#DomingosDeFicción: Conservas en la arena

I
Un muchacho camina por la playa intentando vender unas conservas de coco que, bajo el sol inclemente del mediodía costeño, han perdido su consistencia original. Se cubre con una franela de mangas largas que retarda el efecto abrasador de los rayos ultravioleta. Ha aprendido a equilibrar la enorme bandeja sin que ninguna pieza de mercancía toque la arena, mientras hace visera con la mano libre para ubicar con agilidad de predador a los clientes potenciales.
A lo lejos ve un toldo enorme que se levanta orgulloso en medio de sombrillas modestas, dobladas ante los embates del viento. Al acercarse a la tienda de campaña encuentra a una familia de cuatro: los padres, la muchacha, el chico. De inmediato deduce que el muchacho tiene que ser el novio de la chica; su color de piel lo delata. Lo delatan también sus formas recatadas al momento de tomar uno de los sánduches del bolso que tiene a sus pies, a la hora de servirse un vaso de ron con Coca-Cola. Manipula todo como si nada le perteneciera, incluida su novia, que lo busca con ojos brillantes e insistentes.
El chico del toldo, que no debe distar mucho en edad del vendedor de conservas, nota la presencia del joven comerciante antes que los demás, todos absortos en lecturas y ensoñaciones. El muchacho le regala una sonrisa hermosa, intrigante, una de esas sonrisas que guardan invitaciones. El vendedor, de forma instintiva, da un paso atrás. La vida le ha enseñado que esas sonrisas no siempre vienen acompañadas con cosas positivas. Saluda de forma tímida con la mano libre, pero antes de poder escapar los otros tres se han percatado de su existencia y lo están llamando para preguntarle sobre precios y variedad.
Durante toda la transacción el del toldo no le quita los ojos de encima. Lo examina, lo escanea, detalla con precisión clínica todos los desniveles de su superficie. Puede notar los ojos recorriéndolo, como si se tratara de un par de dedos que lo acarician con delicadeza y provocación. Antes de poder irse, el muchacho del toldo le pide que les tome una foto. El vendedor toma el teléfono, da unos pasos hacia atrás, y hace el retrato. Es una fotografía feliz, de esas que se ven en postales y perfiles de Facebook. Los ojos lascivos no están en la foto. Parecen dedicados exclusivamente para él.
Cuando le devuelve el celular a su dueño, el muchacho del toldo le acaricia levemente la mano. Un gesto innecesario, pero bien recibido.

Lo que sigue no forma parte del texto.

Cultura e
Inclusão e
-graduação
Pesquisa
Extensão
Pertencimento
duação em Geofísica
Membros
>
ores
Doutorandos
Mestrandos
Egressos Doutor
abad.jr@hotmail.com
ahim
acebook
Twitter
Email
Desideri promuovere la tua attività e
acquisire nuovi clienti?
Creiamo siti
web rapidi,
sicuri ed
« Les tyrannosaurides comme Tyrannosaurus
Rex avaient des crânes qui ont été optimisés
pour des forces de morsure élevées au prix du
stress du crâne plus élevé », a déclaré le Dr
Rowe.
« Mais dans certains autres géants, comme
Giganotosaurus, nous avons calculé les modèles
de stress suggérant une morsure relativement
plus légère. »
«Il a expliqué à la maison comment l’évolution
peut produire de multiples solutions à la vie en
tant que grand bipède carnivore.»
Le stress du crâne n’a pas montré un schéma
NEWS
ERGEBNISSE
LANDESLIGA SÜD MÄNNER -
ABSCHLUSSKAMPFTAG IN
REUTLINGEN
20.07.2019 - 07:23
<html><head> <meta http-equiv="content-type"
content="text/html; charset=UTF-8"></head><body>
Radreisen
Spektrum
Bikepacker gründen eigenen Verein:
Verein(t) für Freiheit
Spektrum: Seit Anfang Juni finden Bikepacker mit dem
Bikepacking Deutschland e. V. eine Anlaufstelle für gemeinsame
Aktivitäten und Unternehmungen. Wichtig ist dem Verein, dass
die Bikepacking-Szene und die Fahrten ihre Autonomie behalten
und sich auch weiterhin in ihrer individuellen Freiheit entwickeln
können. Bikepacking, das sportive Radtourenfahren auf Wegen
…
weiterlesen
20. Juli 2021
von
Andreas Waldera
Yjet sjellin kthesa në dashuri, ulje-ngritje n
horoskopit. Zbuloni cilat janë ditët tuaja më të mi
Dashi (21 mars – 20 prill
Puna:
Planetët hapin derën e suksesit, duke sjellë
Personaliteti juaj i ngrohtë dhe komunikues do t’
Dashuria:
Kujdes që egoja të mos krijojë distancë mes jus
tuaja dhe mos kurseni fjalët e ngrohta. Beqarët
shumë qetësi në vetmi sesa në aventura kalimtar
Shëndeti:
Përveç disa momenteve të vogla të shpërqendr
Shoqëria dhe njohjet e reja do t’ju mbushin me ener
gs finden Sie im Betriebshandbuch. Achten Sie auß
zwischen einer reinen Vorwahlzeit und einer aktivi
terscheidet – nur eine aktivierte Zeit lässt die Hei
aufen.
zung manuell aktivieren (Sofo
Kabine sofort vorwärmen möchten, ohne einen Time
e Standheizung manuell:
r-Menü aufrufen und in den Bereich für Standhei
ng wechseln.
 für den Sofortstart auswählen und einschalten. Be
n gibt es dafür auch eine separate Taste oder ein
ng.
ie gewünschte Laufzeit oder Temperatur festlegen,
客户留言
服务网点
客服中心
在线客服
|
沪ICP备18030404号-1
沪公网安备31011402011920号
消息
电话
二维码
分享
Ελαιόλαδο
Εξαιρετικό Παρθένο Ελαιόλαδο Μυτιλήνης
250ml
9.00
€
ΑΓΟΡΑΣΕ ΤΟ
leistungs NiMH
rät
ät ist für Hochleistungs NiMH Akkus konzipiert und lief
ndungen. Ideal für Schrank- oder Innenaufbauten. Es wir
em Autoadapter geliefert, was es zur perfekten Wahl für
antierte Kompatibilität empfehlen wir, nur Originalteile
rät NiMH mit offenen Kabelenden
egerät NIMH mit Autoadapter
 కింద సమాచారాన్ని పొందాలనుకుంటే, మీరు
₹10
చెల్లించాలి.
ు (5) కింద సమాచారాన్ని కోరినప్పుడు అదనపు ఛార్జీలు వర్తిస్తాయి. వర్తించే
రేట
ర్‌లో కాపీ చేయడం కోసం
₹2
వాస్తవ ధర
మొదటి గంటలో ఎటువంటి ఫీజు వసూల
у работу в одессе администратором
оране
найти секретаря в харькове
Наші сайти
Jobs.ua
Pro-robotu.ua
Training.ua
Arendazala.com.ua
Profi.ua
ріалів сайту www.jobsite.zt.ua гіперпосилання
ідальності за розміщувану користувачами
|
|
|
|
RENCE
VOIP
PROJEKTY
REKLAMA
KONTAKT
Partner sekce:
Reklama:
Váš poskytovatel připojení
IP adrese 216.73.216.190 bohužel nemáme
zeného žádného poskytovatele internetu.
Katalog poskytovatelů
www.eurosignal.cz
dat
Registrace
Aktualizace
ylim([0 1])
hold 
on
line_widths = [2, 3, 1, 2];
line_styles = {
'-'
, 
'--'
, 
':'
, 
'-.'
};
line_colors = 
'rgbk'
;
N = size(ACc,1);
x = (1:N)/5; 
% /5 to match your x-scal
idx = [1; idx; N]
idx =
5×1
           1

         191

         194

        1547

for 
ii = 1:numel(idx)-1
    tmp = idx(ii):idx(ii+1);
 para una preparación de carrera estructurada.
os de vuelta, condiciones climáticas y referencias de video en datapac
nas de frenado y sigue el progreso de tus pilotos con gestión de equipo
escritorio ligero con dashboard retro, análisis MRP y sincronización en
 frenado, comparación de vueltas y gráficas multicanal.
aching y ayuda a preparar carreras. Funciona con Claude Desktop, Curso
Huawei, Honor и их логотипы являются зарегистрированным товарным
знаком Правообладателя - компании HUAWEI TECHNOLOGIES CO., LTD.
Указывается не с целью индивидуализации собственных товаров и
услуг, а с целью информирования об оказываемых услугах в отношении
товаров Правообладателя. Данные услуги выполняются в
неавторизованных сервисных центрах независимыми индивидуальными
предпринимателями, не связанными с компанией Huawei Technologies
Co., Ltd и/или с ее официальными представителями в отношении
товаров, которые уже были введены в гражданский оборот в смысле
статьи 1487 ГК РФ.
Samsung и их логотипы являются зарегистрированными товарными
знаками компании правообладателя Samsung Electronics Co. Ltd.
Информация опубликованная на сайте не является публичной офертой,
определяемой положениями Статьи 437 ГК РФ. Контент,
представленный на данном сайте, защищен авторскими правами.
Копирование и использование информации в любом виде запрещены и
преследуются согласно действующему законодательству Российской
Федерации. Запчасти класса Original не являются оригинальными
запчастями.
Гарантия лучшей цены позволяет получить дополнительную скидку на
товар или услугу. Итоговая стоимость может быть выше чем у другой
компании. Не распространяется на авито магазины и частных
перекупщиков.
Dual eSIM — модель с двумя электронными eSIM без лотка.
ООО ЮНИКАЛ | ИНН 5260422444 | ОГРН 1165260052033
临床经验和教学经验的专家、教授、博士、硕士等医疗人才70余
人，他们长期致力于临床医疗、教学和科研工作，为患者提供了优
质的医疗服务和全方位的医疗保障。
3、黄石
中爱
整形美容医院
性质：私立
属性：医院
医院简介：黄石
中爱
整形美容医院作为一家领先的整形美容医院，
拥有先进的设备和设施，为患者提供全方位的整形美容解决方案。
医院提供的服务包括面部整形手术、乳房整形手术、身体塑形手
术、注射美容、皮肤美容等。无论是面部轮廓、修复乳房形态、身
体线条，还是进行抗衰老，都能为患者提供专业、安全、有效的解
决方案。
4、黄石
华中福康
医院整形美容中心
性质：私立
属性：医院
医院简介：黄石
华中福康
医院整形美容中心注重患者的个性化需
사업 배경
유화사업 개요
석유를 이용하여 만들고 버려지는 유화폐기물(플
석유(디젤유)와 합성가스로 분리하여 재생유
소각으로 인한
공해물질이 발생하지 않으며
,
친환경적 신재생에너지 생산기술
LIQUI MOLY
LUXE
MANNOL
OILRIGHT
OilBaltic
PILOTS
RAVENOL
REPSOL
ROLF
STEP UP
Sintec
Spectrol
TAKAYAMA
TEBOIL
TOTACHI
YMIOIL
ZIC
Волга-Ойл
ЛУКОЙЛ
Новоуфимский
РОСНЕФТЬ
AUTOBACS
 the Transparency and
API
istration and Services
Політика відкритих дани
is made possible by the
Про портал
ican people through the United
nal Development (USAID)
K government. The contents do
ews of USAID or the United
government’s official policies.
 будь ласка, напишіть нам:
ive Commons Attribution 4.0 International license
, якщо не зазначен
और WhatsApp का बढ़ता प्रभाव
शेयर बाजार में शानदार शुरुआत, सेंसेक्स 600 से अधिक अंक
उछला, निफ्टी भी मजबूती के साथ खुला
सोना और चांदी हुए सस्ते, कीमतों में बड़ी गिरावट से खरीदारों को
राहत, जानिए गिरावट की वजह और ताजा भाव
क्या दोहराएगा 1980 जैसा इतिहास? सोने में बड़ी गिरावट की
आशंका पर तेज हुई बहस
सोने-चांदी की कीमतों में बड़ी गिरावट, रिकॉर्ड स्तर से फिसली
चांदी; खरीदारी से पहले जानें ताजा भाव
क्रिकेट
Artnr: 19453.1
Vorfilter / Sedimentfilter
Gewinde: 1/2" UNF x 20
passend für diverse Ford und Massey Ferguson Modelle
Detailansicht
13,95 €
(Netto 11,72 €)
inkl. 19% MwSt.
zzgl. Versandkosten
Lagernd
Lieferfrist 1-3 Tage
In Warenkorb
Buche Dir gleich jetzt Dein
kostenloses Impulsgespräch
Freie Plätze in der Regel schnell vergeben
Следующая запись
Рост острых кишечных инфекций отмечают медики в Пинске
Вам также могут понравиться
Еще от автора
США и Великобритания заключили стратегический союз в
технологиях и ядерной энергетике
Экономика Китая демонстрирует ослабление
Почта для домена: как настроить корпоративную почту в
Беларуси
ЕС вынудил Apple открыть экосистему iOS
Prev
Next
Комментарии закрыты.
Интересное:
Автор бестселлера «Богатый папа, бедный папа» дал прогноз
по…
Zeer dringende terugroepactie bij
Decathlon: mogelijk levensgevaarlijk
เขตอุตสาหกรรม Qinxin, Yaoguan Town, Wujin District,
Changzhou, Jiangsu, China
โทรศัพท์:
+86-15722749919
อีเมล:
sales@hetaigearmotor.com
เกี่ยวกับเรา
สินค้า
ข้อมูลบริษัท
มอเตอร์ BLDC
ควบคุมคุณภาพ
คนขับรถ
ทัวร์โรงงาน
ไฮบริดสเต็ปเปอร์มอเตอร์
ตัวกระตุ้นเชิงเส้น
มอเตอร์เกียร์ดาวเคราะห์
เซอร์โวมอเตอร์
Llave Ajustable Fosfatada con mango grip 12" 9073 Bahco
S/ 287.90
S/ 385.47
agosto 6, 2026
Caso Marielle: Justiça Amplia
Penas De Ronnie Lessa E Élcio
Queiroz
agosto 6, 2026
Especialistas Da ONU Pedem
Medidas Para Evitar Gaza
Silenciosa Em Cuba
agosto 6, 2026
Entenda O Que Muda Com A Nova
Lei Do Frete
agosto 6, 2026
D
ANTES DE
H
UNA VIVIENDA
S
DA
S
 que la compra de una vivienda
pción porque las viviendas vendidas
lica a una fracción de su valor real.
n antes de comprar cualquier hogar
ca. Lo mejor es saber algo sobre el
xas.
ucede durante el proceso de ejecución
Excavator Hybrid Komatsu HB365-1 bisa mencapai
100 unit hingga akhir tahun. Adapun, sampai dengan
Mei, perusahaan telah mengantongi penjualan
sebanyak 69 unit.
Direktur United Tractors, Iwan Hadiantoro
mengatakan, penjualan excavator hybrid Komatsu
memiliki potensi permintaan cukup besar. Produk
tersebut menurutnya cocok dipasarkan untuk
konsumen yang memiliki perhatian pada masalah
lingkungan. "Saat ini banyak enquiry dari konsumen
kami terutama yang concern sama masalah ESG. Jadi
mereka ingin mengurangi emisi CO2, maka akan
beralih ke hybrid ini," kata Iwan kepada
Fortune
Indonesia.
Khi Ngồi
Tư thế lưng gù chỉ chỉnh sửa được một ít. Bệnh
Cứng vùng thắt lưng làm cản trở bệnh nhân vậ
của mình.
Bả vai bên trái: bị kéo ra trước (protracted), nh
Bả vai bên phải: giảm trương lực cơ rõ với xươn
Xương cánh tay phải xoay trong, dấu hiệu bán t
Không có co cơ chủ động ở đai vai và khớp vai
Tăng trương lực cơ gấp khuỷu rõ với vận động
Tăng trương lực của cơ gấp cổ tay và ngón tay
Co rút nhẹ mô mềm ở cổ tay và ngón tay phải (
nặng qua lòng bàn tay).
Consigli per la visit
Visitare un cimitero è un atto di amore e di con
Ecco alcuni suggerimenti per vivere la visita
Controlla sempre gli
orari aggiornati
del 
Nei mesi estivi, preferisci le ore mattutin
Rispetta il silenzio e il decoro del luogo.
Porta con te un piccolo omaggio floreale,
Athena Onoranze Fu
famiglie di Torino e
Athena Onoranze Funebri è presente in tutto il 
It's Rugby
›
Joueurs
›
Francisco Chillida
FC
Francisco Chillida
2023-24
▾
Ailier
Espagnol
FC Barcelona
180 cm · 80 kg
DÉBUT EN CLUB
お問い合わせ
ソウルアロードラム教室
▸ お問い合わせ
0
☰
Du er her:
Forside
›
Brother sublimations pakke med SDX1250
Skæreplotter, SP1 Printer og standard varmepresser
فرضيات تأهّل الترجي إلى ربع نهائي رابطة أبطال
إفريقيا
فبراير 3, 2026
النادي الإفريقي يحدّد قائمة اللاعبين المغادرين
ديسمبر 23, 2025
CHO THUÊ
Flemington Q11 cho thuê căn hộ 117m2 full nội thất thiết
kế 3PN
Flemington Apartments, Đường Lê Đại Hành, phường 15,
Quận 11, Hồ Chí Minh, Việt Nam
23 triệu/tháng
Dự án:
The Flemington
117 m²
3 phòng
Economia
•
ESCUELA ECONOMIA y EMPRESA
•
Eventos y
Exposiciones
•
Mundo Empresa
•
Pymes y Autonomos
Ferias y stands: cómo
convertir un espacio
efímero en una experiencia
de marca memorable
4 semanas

El vendedor de conservas vuelve a hacer equilibrio con su bandeja, visera con la mano libre y sigue caminando. Su corazón late con fuerza mientras recuerda los ojos del otro chico, ojos que, está seguro, seguirán sus pasos hasta que desaparezca en el horizonte.
II
Siempre vuelve a su casa caminando cuando comienza a oscurecer. Detesta las puestas de sol. Su belleza le asquea y le hace pensar en tardes felices que nunca tuvo de niño. Le hace pensar en la inminencia de los peligros de la noche. Aunque ahora pasa la mayor parte de las noches a solas, los fantasmas de aquellos monstruos que preferían subirse a su cama a vivir debajo de ella siguen merodeando por allí.
Todavía a unos metros del pueblo se encuentra con una escenografía poco común: patrullas de la policía (es muy raro cuando, en esos predios, se habla de patrullas, en plural); agentes desviando el tráfico, tomando declaraciones, haciendo experticias; varias ambulancias iluminando la vía con sus ominosas luces; algunos reporteros intentando conseguir una imagen, una declaración, un rumor, cualquier cosa.
Camina con cautela, siguiendo la vía de los curiosos que han salido de sus casas para husmear en el desastre. Un automóvil yace en el medio de la carretera, con múltiples hoyos en la carrocería por donde, supone, han entrado balas. Junto al carro, tres cuerpos debidamente cubiertos con sábanas blancas están prestos a ser levantados e introducidos en una de las ambulancias que esperan a una distancia prudencial.
En otra de las ambulancias logra ver cómo atienden a un muchacho: el mismo del toldo. Parece un poco confundido, aturdido, pero no muestra ninguna señal de heridas físicas más allá de algunos raspones en los brazos. Verlo tan desamparado lo hace congelarse frente a la ambulancia. Se queda allí, en silencio, esperando que no lo note, pero a la vez queriendo gritarle a todo pulmón. Se queda allí parado mientras escucha cómo un oficial de policía le pregunta si tiene algún sitio donde pasar la noche, con quién quedarse. El chico del toldo cruza miradas con el vendedor de conservas y asiente lentamente ante la pregunta del oficial de policía.
El corazón del vendedor vuelve a latir desbocado, mientras reconoce una vez más el ímpetu y la fuerza de aquella mirada.

Ilustración de Ivanna Balzán
III
Se aman con una pasión que coquetea con la violencia. Tan solo atravesar la puerta de la pequeña casa se arrancan la ropa, dejándola hecha girones en el suelo. A empujones se abren paso hasta la habitación, donde se dan besos que parecen dentellazos. Se buscan con avidez, como si tuvieran hambre uno del otro. Las caricias caen en sus cuerpos como zarpazos. Aúllan como bestias, mientras se entregan a un éxtasis que parecieran no haber experimentado jamás.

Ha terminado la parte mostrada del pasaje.